First, the back story

Founded in 1897 as a coeducational business school, Bay Path became all-women after World War II, in time finding its niche as a junior college. Six years before my arrival as president, the Commonwealth of Massachusetts had given Bay Path College the authority to grant baccalaureate degrees. Although history, strong presidential leadership, and a balance sheet with very little deferred maintenance were on the college’s side, for some time it had been struggling to attract young women to a single-sex education. When I began my tenure, the numbers were grim: the entire student body numbered fewer than 450.

You may ask what compelled me to take the position. The answer was simple: I saw tremendous potential at Bay Path. I believed in its mission of a practical, career-focused education built on a liberal arts foundation that would allow our women, often from working-class families, to have an independent and fulfilling life. Long before the debate of the pros and cons of a career-focused education, Bay Path knew that its core strength was preparing graduates for careers that offered excellent growth potential and that mattered to the economic landscape of our region. Over the decades, we have been resolute in strengthening that mission, especially for women. This continues to be among the most important factors in decision making and program development at Bay Path.

So, with a mind-set that fully embraced the educational philosophy of Bay Path’s founding, and with a heart that fully embraced its mission, I accepted the presidency, determined to lead Bay Path into the future. It was, I knew, a matter of survival.

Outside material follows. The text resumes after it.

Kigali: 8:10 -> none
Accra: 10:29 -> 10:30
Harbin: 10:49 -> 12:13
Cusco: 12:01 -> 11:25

Lesson 1: The big differentiator

Bay Path’s upward trajectory over the past twenty-five years has been driven, in large part, by our steadfast commitment to remaining a women’s college. This has not always been an easy course to maintain, especially during economic downturns, when the prospect of becoming a coed institution might have seemed to hold merit. Yet we have not wavered. Our belief in women’s education, grounded in Bay Path’s mission, differentiates us from most other colleges and universities and is fundamental to defining who we are and what we do—supporting the advancement of women at all ages and stages.

With time, the definition of “women at all ages and stages” has evolved. Today’s Bay Path students reflect the changing demographics of America. Our undergraduate student body is a complex and beautiful mosaic of diverse, first-generation, and underserved women ranging in age from eighteen to seventy. Mindful of the unique needs of the students we serve, and confident in what we have learned in helping them succeed, we tailor programs to drive retention and persistence to graduation. For example, our Women as Empowered Learners and Leaders (WELL) program is built into the curriculum and woven throughout the undergraduate experience, ensuring that the academic component is enhanced by a journey of self-discovery as reflected in ePortfolios, community service projects, and tailored events that highlight our annual campus theme. WELL sets us apart from other institutions and helps define us for our most important audience: the women we educate.

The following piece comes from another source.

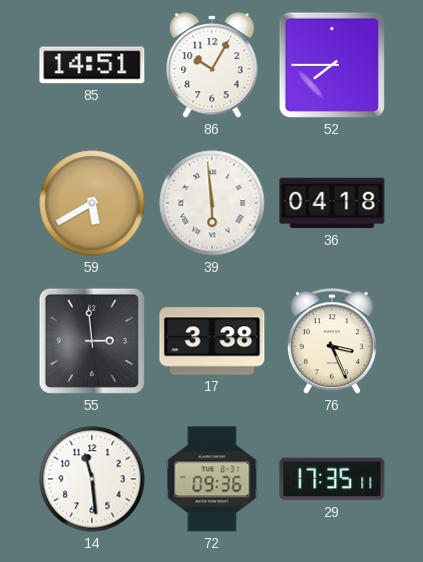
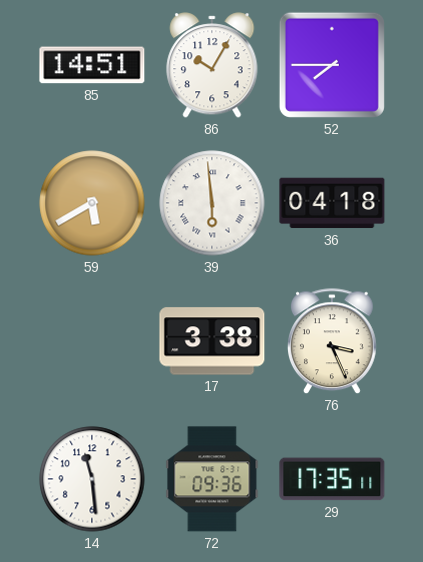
55: 2:59 -> none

Further differentiating Bay Path in the marketplace is our advocacy for women’s leadership both within the university and throughout the community. Our Women’s Leadership Conference, which attracts more than two thousand attendees annually and is now entering its twenty-fifth year, has brought incredible speakers like writer and activist Maya Angelou, broadcast journalist Barbara Walters, and former secretary of state Madeleine Albright to our region. The conference allows us to showcase Bay Path’s core competencies: our ability to develop and deliver unique educational experiences, our promotion of networking opportunities, and our willingness to tackle the issues facing women today, while also providing partnership opportunities among conference participants, the university, and our students.

My advice: Fully leverage what differentiates you in the marketplace and what’s important to your audience. Always stay true to your mission.

Lesson 2: Never stop changing.

Early in my tenure, as we began to rattle the status quo, a frequent question I heard on campus was “Can we stop changing now?”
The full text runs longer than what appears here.